Nobody has given serious thought yet to what an independent Sen. Joe Lieberman would be like should he prevail against Democrat U.S. senatorial nominee Ned Lamont in November.
Lieberman, who considers himself a Democrat -- though he now wears on his chest the scarlet letter of an independent -- has said he would continue to caucus with Democrats, which seems to mean that he would be an independent in name only. Lieberman has been assured by his former political friends, now purring and rubbing their sent off on Lamont, that he would retain his 18 years of seniority; that is to say, he would lose none of his status and authority within the Democratic caucus.

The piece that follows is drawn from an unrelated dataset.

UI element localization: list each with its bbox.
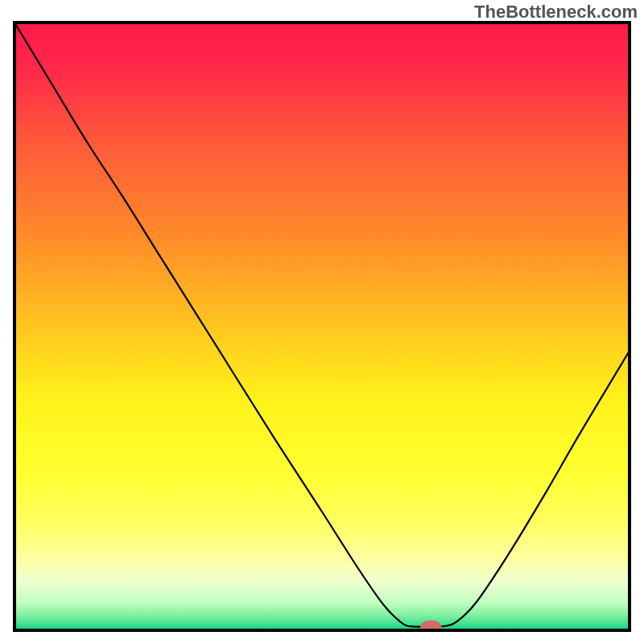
chart-container: TheBottleneck.com <box>0 0 644 644</box>
chart-svg <box>0 0 644 644</box>
gradient-background <box>14 23 630 630</box>
watermark-text: TheBottleneck.com <box>474 2 638 23</box>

A reporter caught Lieberman on the stump recently and asked several seemingly innocuous questions that caused the senator’s overly reflective brain to kick into its thoughtful mode. Should Democrats take over the U.S. House of Representatives, would America be better off?
“Uh, I haven’t thought about that enough to give an answer,” Lieberman responded.

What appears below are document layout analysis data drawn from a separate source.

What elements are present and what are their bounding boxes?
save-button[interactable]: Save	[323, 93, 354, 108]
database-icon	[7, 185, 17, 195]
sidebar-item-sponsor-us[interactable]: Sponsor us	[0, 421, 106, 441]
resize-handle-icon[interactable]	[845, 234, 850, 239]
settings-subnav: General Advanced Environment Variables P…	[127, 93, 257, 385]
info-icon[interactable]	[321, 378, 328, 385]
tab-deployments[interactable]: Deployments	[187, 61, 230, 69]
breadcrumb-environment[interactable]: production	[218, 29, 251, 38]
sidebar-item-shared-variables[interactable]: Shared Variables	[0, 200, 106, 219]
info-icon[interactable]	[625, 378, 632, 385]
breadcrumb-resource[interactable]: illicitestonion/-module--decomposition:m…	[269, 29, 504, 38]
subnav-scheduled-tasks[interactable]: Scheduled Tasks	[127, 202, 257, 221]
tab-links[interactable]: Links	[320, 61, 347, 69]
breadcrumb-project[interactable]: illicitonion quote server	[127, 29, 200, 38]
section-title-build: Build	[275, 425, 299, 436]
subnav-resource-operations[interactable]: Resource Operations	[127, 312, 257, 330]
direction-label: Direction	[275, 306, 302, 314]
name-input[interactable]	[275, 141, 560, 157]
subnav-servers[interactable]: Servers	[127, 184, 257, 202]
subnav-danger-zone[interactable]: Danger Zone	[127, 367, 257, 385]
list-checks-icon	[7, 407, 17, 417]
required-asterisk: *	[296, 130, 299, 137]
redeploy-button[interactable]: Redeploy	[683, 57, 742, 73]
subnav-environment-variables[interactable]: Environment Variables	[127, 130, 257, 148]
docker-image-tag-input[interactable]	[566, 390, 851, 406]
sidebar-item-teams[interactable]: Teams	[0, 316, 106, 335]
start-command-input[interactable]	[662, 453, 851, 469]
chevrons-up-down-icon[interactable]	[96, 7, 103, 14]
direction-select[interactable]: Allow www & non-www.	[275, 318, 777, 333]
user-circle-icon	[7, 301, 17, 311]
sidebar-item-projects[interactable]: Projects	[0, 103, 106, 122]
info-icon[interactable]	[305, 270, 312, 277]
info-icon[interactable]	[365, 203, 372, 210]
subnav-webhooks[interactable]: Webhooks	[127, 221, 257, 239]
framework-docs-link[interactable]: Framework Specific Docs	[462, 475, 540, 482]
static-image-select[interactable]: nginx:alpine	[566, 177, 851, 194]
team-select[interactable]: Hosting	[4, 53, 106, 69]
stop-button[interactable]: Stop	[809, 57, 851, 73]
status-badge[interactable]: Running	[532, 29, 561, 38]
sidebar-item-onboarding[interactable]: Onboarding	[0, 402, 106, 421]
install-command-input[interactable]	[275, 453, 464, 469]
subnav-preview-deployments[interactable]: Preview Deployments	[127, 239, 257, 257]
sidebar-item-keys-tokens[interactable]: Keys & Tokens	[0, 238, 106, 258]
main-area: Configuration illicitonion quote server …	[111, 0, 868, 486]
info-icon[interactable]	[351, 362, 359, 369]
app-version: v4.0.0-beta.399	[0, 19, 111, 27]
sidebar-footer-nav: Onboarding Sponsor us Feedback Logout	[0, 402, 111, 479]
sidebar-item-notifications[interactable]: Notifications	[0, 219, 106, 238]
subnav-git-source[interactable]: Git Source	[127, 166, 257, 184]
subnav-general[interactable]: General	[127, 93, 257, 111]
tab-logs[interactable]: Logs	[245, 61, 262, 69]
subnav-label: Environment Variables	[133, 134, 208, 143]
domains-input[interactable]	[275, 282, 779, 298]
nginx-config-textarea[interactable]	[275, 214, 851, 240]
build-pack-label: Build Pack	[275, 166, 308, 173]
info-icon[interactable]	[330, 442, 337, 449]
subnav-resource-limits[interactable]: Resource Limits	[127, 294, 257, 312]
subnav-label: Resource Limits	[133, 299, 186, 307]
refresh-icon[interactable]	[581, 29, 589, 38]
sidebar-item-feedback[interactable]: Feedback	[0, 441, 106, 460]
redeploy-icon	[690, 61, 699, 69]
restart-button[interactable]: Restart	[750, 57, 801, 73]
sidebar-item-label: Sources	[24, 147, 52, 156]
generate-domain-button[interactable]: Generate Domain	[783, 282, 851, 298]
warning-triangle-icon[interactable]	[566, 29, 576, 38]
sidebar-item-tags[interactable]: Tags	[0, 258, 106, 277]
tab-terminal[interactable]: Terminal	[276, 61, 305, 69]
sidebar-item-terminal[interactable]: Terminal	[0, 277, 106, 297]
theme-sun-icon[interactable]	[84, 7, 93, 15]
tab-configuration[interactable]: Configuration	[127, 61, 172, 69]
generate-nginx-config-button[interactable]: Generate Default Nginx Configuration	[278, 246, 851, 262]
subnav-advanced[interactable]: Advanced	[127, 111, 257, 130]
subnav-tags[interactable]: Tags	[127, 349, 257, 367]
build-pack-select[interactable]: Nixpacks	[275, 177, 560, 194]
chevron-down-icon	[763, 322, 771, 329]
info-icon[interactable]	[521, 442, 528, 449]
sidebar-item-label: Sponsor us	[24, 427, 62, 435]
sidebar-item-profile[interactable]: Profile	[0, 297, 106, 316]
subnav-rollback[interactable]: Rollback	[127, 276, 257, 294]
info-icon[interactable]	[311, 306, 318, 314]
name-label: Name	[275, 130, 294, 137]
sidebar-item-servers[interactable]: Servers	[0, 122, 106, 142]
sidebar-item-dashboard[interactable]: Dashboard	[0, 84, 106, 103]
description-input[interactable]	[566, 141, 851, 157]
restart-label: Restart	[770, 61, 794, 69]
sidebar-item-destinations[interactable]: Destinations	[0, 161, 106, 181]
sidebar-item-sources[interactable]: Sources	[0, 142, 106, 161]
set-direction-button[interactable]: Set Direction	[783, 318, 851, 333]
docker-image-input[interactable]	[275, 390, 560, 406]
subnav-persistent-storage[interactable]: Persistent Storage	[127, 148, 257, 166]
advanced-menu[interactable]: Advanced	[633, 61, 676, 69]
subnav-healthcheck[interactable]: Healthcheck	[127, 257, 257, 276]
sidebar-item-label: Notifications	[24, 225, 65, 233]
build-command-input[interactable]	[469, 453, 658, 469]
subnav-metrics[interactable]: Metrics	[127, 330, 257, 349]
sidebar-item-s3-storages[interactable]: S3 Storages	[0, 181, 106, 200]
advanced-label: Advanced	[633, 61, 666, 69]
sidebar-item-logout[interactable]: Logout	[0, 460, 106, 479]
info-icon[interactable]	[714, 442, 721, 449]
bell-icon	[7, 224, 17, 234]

Will he be voting this year for the Democrat nominee for governor, New Haven Mayor John DeStefano, or will he be casting his ballot for Republican governor Jodi Rell?

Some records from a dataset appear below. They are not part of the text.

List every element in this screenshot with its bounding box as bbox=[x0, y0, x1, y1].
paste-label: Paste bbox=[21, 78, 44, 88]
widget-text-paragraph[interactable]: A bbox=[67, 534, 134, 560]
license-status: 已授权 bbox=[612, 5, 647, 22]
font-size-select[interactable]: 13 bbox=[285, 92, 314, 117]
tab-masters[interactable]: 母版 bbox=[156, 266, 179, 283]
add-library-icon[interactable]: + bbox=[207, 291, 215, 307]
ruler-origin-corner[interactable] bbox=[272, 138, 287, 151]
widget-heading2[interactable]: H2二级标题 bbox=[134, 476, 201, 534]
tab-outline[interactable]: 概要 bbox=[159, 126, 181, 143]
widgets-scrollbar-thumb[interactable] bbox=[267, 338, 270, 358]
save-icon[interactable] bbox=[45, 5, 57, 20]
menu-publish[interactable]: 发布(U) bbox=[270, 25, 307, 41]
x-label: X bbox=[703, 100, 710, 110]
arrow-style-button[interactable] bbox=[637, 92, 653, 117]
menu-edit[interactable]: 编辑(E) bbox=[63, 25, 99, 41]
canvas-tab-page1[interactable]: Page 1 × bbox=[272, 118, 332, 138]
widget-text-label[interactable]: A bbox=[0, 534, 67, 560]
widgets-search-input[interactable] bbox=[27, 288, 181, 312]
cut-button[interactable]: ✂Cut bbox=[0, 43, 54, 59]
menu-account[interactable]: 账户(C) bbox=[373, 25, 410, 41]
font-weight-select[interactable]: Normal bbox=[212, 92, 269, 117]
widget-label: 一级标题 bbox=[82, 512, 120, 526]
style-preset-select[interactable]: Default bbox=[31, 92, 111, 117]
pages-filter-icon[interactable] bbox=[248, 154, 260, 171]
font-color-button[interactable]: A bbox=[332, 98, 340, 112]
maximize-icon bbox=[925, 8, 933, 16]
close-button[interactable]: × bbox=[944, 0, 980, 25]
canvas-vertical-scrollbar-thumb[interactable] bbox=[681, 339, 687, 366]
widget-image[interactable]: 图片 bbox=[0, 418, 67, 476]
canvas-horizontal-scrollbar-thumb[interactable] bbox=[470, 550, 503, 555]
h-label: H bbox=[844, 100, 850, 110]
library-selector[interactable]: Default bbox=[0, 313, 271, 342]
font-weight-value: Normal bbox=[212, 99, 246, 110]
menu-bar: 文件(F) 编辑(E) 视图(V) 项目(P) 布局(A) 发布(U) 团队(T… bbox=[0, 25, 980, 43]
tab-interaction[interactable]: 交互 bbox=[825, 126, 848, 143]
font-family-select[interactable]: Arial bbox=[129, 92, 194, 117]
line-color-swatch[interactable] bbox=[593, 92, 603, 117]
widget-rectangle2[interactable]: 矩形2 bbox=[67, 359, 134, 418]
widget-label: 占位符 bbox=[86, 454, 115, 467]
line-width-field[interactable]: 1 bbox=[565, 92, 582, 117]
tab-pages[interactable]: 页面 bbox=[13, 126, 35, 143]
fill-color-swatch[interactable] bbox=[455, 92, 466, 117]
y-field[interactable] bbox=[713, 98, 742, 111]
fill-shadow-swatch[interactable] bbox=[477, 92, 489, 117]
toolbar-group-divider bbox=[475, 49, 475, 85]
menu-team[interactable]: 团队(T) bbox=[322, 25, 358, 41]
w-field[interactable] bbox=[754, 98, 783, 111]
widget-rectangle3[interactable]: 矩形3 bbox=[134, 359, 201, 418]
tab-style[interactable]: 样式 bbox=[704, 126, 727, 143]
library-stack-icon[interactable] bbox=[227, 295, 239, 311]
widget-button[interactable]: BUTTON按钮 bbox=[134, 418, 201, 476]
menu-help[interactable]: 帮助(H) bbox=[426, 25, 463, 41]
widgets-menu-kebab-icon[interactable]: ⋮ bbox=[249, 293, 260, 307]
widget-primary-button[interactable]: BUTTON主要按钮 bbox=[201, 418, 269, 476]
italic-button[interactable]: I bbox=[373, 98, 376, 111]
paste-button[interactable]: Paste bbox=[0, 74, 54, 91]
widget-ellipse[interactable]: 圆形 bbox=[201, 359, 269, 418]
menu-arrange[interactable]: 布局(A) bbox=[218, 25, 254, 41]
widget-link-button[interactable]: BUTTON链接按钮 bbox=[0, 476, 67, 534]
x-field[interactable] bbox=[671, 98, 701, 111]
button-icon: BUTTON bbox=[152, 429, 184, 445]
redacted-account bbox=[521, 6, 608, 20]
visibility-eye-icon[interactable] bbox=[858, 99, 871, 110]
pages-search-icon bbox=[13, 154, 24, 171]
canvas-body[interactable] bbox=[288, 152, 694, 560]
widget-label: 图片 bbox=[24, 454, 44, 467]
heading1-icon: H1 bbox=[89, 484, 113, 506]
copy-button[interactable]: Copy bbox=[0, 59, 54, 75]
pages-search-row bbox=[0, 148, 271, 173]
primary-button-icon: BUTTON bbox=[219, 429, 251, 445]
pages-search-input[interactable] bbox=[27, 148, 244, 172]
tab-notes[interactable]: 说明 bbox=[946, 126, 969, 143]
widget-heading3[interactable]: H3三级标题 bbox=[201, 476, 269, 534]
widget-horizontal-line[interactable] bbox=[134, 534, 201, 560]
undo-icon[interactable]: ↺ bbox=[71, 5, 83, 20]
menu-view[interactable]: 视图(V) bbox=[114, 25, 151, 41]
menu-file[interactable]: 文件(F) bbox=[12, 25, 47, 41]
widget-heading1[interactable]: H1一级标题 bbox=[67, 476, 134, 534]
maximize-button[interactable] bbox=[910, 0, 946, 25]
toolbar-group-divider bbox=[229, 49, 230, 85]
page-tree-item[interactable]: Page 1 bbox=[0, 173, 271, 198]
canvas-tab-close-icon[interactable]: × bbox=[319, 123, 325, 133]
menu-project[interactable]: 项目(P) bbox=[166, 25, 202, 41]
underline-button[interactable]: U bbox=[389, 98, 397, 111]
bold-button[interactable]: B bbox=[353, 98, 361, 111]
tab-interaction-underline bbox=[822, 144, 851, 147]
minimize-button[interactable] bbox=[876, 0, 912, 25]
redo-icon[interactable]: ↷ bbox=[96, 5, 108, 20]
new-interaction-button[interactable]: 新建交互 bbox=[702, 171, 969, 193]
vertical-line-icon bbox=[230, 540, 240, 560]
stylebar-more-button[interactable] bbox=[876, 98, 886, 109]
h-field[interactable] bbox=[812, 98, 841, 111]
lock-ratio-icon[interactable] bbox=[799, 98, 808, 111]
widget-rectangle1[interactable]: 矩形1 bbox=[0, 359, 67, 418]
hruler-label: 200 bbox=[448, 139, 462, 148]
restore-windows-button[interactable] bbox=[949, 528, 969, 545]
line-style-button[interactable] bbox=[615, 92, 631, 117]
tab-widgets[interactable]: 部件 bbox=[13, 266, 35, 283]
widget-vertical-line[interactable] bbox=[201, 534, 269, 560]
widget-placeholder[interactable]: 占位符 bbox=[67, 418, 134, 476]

“Uh, I’m having…” Lieberman stumbled – a brain cramp maybe.
The questions were a little Tricky-Dicky. Since homegrown Democrats this year are backing Lamont, it is not altogether certain that a rousing affirmation by Lieberman – “Of course, I’ll be voting the Democrat ticket, whatyathink!” – would be helpful to Democrats who have bailed out on him and now publicly support their party’s nominee. Perhaps Lieberman was trying to be helpful, both to his former political associates and himself; he is, after all, a hot property among forlorn Republicans and independent voters.
The reporter did not ask DeStefano or Sen. Chris Dodd whether either would be comfortable accepting a heartfelt endorsement from Lieberman, the leper of the Democrat Party.
Dodd – who managed his father’s campaign after Sen. Tom Dodd was censured by the U.S Senate for misappropriation of campaign funds, lost the Democrat nomination and launched an independent run for the senate -- soon will take a break from his own presidential campaign, a path well trodden by Lieberman, to stump for Lamont.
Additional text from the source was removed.